La pesca intensiva ha sfruttato per decenni il vuoto normativo, quando non la rivalità tra nazioni. Fino agli anni Settanta, nell’oceano Atlantico settentrionale sono state addirittura combattute guerre per il merluzzo (le cod wars tra Regno Unito e Islanda), con speronamenti tra pescherecci e persino un caduto. Non più tardi della scorsa primavera, è andato in scena un replay di quel periodo al largo della minuscola isola di Jersey, dove un incidente tra pescatori ha aperto un caso internazionale e una (incruenta) battaglia navale con la Francia. Per decenni, le potenze non si sono messe d’accordo sulle rispettive «quote di pescato», con il risultato di sforarle sistematicamente. In totale, per 4,8 milioni di tonnellate, ma il dato riportato dal Guardian parte «solo» dal 2015.  

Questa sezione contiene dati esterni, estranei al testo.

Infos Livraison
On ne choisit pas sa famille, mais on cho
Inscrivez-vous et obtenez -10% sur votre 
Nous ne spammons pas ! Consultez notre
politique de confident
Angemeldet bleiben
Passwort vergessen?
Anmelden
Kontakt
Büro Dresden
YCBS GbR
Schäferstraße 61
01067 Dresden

Tra i responsabili, oltre a Ue e Gran Bretagna, ci sono Russia, Norvegia, Islanda, Isole Fær Øer e Groenlandia. Anche quando i limiti ci sono, sono comunque più alti di quelli raccomandati dalla scienza. Nel caso delle tre specie menzionate sopra – cioè sgombri, aringhe e melù – le “quote” superano rispettivamente del 41, del 35 e del 25 percento la soglia. Oltrepassarle significa compromettere la sopravvivenza delle specie. Per esempio, la popolazione delle aringhe si è contratta del 36% nell’ultimo decennio; ci aveva messo vent’anni a riprendersi dall’over-fishing degli anni Sessanta.

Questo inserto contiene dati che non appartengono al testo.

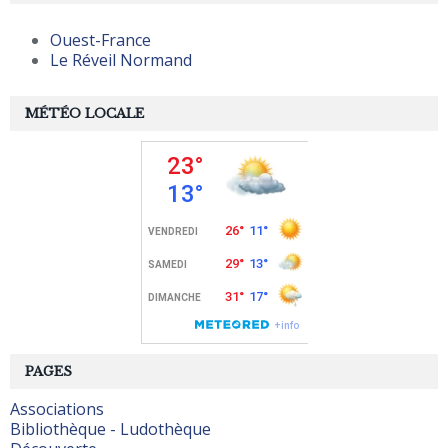
Ouest-France
Le Réveil Normand
MÉTÉO LOCALE
PAGES
Associations
Bibliothèque - Ludothèque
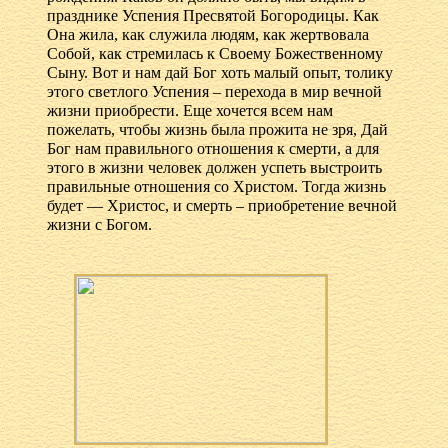
празднике Успения Пресвятой Богородицы. Как
Она жила, как служила людям, как жертвовала
Собой, как стремилась к Своему Божественному
Сыну. Вот и нам дай Бог хоть малый опыт, толику
этого светлого Успения – перехода в мир вечной
жизни приобрести. Еще хочется всем нам
пожелать, чтобы жизнь была прожита не зря, Дай
Бог нам правильного отношения к смерти, а для
этого в жизни человек должен успеть выстроить
правильные отношения со Христом. Тогда жизнь
будет — Христос, и смерть – приобретение вечной
жизни с Богом.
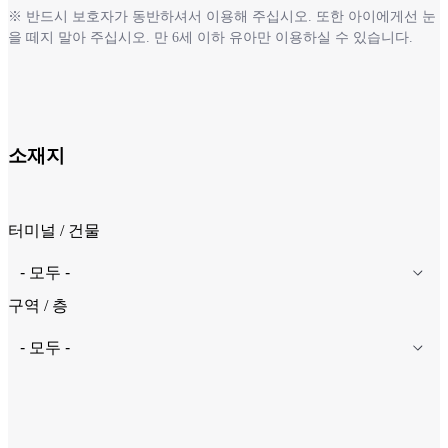
※ 반드시 보호자가 동반하셔서 이용해 주십시오. 또한 아이에게선 눈
을 떼지 말아 주십시오. 만 6세 이하 유아만 이용하실 수 있습니다.
소재지
터미널 / 건물
구역 / 층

«Il cambiamento climatico rende ancora più urgente agire  – è l’appello di Erin Priddle, direttrice del ramo nordeuropeo della no profit Marine Stewardship Council. Chiediamo agli Stati di mettere da parte gli interessi nazionali e di impegnarsi ad adottare misure per permettere che in mare resti abbastanza pesce da ricostituire i banchi». Anche la Young’s, in un comunicato, ha condannato come «una minaccia inaccettabile» il fatto che le quote siano stabilite in modo unilaterale dai paesi. 

Il Fisheries Act varato nel 2020 dal governo britannico riconosce otto obiettivi, sei dei quali riguardano la sostenibilità e la salvaguardia dell’ambiente. Nei mesi scorsi è rimasta lettera morta, anche perché Downing Street non ha rinunciato alle dispute con Bruxelles e, soprattutto, con Parigi, sull’onda del malcontento dei pescatori inglesi, tra i penalizzati dallo scisma che sono stati decisivi a provocare (tra le altre cose, navigando sul Tamigi per sostenere la causa secessionista al referendum).

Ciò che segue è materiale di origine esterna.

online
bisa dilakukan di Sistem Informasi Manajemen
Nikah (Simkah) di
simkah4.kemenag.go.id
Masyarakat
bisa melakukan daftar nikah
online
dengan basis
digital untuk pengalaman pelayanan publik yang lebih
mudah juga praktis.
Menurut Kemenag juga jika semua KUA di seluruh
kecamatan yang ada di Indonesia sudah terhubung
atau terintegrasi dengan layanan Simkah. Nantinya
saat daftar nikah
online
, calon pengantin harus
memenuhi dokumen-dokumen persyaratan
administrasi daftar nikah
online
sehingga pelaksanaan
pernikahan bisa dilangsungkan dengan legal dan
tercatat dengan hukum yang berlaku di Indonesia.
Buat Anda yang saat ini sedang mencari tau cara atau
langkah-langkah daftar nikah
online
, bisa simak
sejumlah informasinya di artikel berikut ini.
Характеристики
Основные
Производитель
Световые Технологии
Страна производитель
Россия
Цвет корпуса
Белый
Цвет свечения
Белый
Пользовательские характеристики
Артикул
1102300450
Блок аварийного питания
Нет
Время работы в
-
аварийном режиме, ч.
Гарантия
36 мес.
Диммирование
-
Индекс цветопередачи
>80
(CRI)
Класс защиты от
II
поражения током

A ottobre, quattordici stati europei hanno scritto a Londra per lamentarsi dei propri diritti di pescaggio, ritenuti insufficienti. Cioè per pescare di più, non di meno. È avvenuto su impulso della ministra francese, Annick Girardin. In quel testo, però, la tutela della biodiversità non compare, a differenza di svariati tecnicismi. Le stesse nazioni sono parte del problema. Invece di discutere di sovranità e licenze di pesca, servirebbe un’intesa internazionale su quote meno predatorie. «Chi dorme non piglia pesci» non è mai stato un proverbio più azzeccato. Anche perché quei pesci, se non si rivedono gli attuali ritmi, saranno sempre più scarsi.